A statute that is habitually disregarded is no part of living. His use of the term ‘Sociological school of Jurisprudence’ means that law in a society should be made and administered with the utmost regard to its requirements. To achieve this end, a very close study of the social conditions of the society, in which the law is to function, is, indispensable.

  1. Roscoe Pound

Social Study presupposes Legislations

Social investigations are preliminary to legislation. Factual studies of social effects are essential for effective administration. Constant study is required to make laws more effective. Essential for adjudication of individual cases and disputes.

He emphasized accumulating factual information and statistics and paid little attention to conceptual thinking. Pound called for a new ‘functional approach to law’ based on sound theorizing as to its purpose in a particular age. For him ‘Law is the body of knowledge and experience with the aid of which a large part of social engineering is carried on.

It is more than a body of rules, it has rules and principles and conceptions and standards for conduct and decision, but it has also doctrines and modes of professional thought and professional rules of art by which the precepts for conduct and decision are applied and developed and given effect. Like an engineer’s formulae, they represent experience, scientific formulations and inventive skill in conceiving new devices and formulating their requirements through a developed technique’.

Five Jural Postulates

  • Men must be able to assume that others will commit no intentional aggressions upon them.
  • Men must be able to assume that they may control for beneficial purposes what they have discovered and appropriated for their own use, what they have created by their own labor, and what they have acquired under the existing social and economic order.
  • They must be able to assume that those with whom they deal in the general intercourse of society will act in good faith.
  • They must be able to assume that those who are engaged in some course of conduct will act with due care not to cast an unreasonable risk of injury on others.
  • They must be able to assume that others who maintain things likely to get out of hand or to escape and do damage will restrain them or keep them within their proper bounds. Theory of Social Engineering

Pound gave the theory of Social Engineering in which he connected lawyers with the Engineers. Engineers are expected to use their engineering skills to manufacture new products. Likewise, social engineers are required to build that type of structure in the society which provides maximum happiness and the smallest friction.

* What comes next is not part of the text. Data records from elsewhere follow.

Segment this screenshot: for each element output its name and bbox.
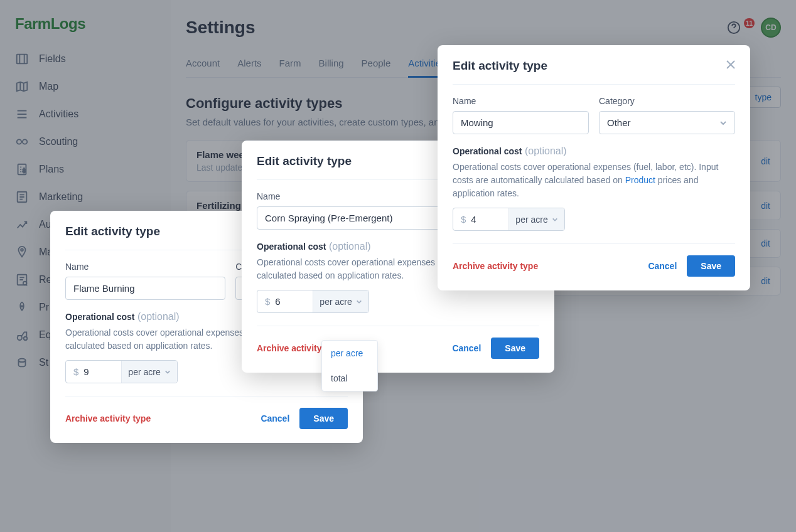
cost-input-group: $ per acre: [257, 290, 369, 313]
cost-input-group: $ per acre: [453, 208, 565, 231]
archive-button[interactable]: Archive activity type: [65, 413, 151, 423]
cancel-button[interactable]: Cancel: [648, 261, 677, 271]
unit-select[interactable]: per acre: [313, 290, 368, 312]
cancel-button[interactable]: Cancel: [452, 343, 481, 353]
cost-input-group: $ per acre: [65, 360, 178, 383]
close-icon[interactable]: [725, 59, 736, 70]
product-link[interactable]: Product: [625, 175, 655, 185]
name-input[interactable]: [65, 277, 225, 300]
op-cost-title: Operational cost: [453, 146, 522, 156]
optional-label: (optional): [134, 311, 179, 322]
archive-button[interactable]: Archive activity type: [453, 261, 538, 271]
name-label: Name: [453, 96, 589, 106]
save-button[interactable]: Save: [491, 338, 539, 359]
currency-prefix: $: [453, 208, 471, 230]
edit-activity-modal-3: Edit activity type Name Category Other O…: [438, 45, 750, 290]
op-cost-title: Operational cost: [257, 242, 326, 252]
chevron-down-icon: [356, 299, 362, 305]
archive-button[interactable]: Archive activity: [257, 343, 322, 353]
cancel-button[interactable]: Cancel: [261, 413, 289, 423]
dropdown-option-per-acre[interactable]: per acre: [322, 341, 377, 366]
chevron-down-icon: [164, 369, 171, 375]
save-button[interactable]: Save: [687, 255, 735, 277]
chevron-down-icon: [552, 216, 558, 223]
optional-label: (optional): [522, 146, 566, 156]
save-button[interactable]: Save: [299, 408, 348, 429]
optional-label: (optional): [326, 241, 370, 252]
category-label: Category: [599, 96, 735, 106]
category-select[interactable]: Other: [599, 111, 735, 134]
name-label: Name: [257, 191, 444, 201]
name-label: Name: [65, 262, 225, 272]
name-input[interactable]: [257, 206, 444, 230]
modal-title: Edit activity type: [453, 59, 735, 73]
name-input[interactable]: [453, 111, 589, 134]
dropdown-option-total[interactable]: total: [322, 366, 377, 391]
cost-input[interactable]: [275, 290, 313, 312]
currency-prefix: $: [257, 290, 275, 312]
chevron-down-icon: [719, 119, 727, 127]
unit-select[interactable]: per acre: [508, 208, 564, 230]
op-cost-description: Operational costs cover operational expe…: [453, 161, 735, 200]
currency-prefix: $: [66, 361, 83, 383]
op-cost-title: Operational cost: [65, 312, 134, 322]
unit-dropdown: per acre total: [321, 340, 378, 391]
cost-input[interactable]: [471, 208, 508, 230]
cost-input[interactable]: [83, 361, 121, 383]
unit-select[interactable]: per acre: [121, 361, 176, 383]
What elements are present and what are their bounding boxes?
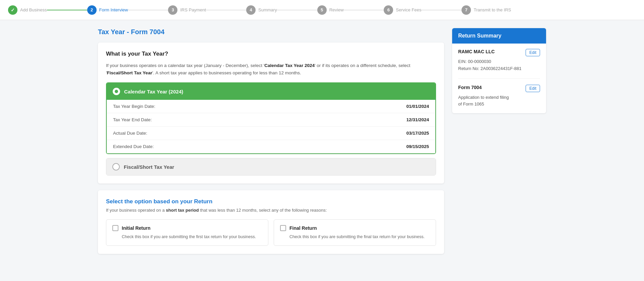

According to him, “Law is social engineering which means a balance between the competing interests in society,” in which applied science is used for resolving individual and social problems. Social Engineering is balancing the different interests of individuals and the state with the help of law. Law is a body of awareness with the help of law a large part of Social engineering is carried on. Law is applied to solve the conflicting interest and problems in society.

Pound had not only listed the interest recognized by law but he has also considered the ways by which they are to be secured. This consists of the device of legal persons and attribution of claims, duties, liberties, powers, and immunities. There is also the remedial machinery behind them, which aims sometimes at punishment, sometimes at redress, and sometimes at prevention.

Pound has also maintained that a balance of interest is to be brought about. Pound further says that the class to which an interest belongs and its relative weight is subject to change from one class to another and from time to time depending upon political conception acceptable to society at a particular time.

 

Sociological school of Jurisprudence: Indian position

Legal scholars, judges, jurists all have emphasized the importance of the relationship of law, society, and social changes which are taking place so fast. In the past few decades, many judges of the Hon’ble Supreme Court of India have suggested the adoption of a sociological approach in the interpretation of the law to writ the needs and necessities of the people of India. Since the law is a social science, judges would not depend only on abstract principles or rigid legal cannons alone but on social circumstances, demands, and needs of the time.